Le Conseil constitutionnel a rendu, le 13 mai 2022, une décision relative à l’article L. 214-18-1 du code de l’environnement concernant les moulins à eau. Cette disposition prévoit que les moulins équipés pour produire de l’électricité ne sont pas soumis aux règles de continuité écologique définies par l’autorité administrative. Une association a soulevé une question prioritaire de constitutionnalité, transmise par le Conseil d’État le 8 mars 2022, invoquant le droit à un environnement équilibré. Le requérant soutenait que cette exemption méconnaissait l’article 1er de la Charte de l’environnement en entravant la migration des poissons et le transport des sédiments. Le juge devait déterminer si l’exemption accordée aux moulins à eau portait une atteinte disproportionnée aux principes de protection de l’environnement garantis par la Constitution. Le Conseil constitutionnel déclare l’article conforme, jugeant que le législateur a poursuivi des motifs d’intérêt général sans priver le droit de ses garanties légales. L’analyse portera sur la conciliation des intérêts énergétiques et écologiques avant d’examiner la portée du contrôle exercé sur le droit à un environnement équilibré.
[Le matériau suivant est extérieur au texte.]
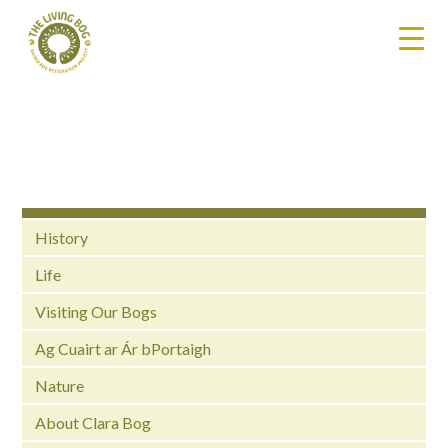
History
Life
Visiting Our Bogs
Ag Cuairt ar Ár bPortaigh
Nature
About Clara Bog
I. La conciliation opérée entre la production énergétique et les impératifs écologiques
A. La validation de motifs d’intérêt général liés au patrimoine et à l’énergie
Le Conseil constitutionnel souligne que « le législateur a entendu non seulement préserver le patrimoine hydraulique mais également favoriser la production d’énergie hydroélectrique ». Ces objectifs constituent des motifs d’intérêt général justifiant une adaptation des règles relatives à la gestion des sédiments et à la circulation des poissons. Le juge valide ainsi la volonté parlementaire de soutenir les énergies renouvelables tout en protégeant les structures historiques que représentent les anciens moulins à eau. La légitimité de cette mesure repose sur la recherche d’un équilibre entre le développement durable et la sauvegarde de l’héritage architectural des territoires ruraux.
B. L’encadrement strict de l’exemption au regard des nécessités biologiques
L’exemption est circonscrite aux « moulins à eau équipés pour produire de l’électricité et qui existent à la date de publication de la loi ». Le texte ne s’applique pas aux cours d’eau en « très bon état écologique » ou jouant le rôle de « réservoir biologique » essentiel pour la faune. Le juge précise d’ailleurs que la dérogation ne fait pas obstacle à l’obligation de maintenir un « débit minimal garantissant la vie des espèces ». Ces limites garantissent que l’impact sur la continuité écologique demeure mesuré et ne compromet pas l’existence même des écosystèmes aquatiques sur le territoire national.
II. La préservation de l’effectivité du droit à un environnement équilibré
A. Le contrôle de la non-privation de garanties légales constitutionnelles
Le Conseil rappelle que le législateur ne peut « priver de garanties légales le droit de vivre dans un environnement équilibré et respectueux de la santé ». Il exerce ici un contrôle de proportionnalité classique en vérifiant que les limitations apportées sont liées à des exigences constitutionnelles ou à l’intérêt général. Le juge constitutionnel estime que les dispositions contestées n’entraînent pas un recul excessif de la protection environnementale au regard des bénéfices énergétiques attendus. Cette approche confirme que le droit à l’environnement peut faire l’objet de restrictions s’il existe une justification suffisante et des mesures d’encadrement adéquates.
B. La portée limitée de la dérogation aux règles de continuité écologique
La décision confirme la conformité de l’article L. 214-18-1 en soulignant qu’il ne concerne qu’une catégorie précise d’ouvrages hydrauliques déjà installés sur les rivières. En validant ce dispositif, le Conseil refuse d’étendre la protection de la continuité écologique au point d’empêcher toute exploitation hydroélectrique des moulins existants. La portée de cet arrêt réside dans l’équilibre trouvé entre la transition énergétique et la préservation de la biodiversité sans sacrifier le patrimoine rural. Le juge clôt ainsi le débat sur l’inégalité de traitement en affirmant que la distinction entre ouvrages est fondée sur des critères parfaitement objectifs.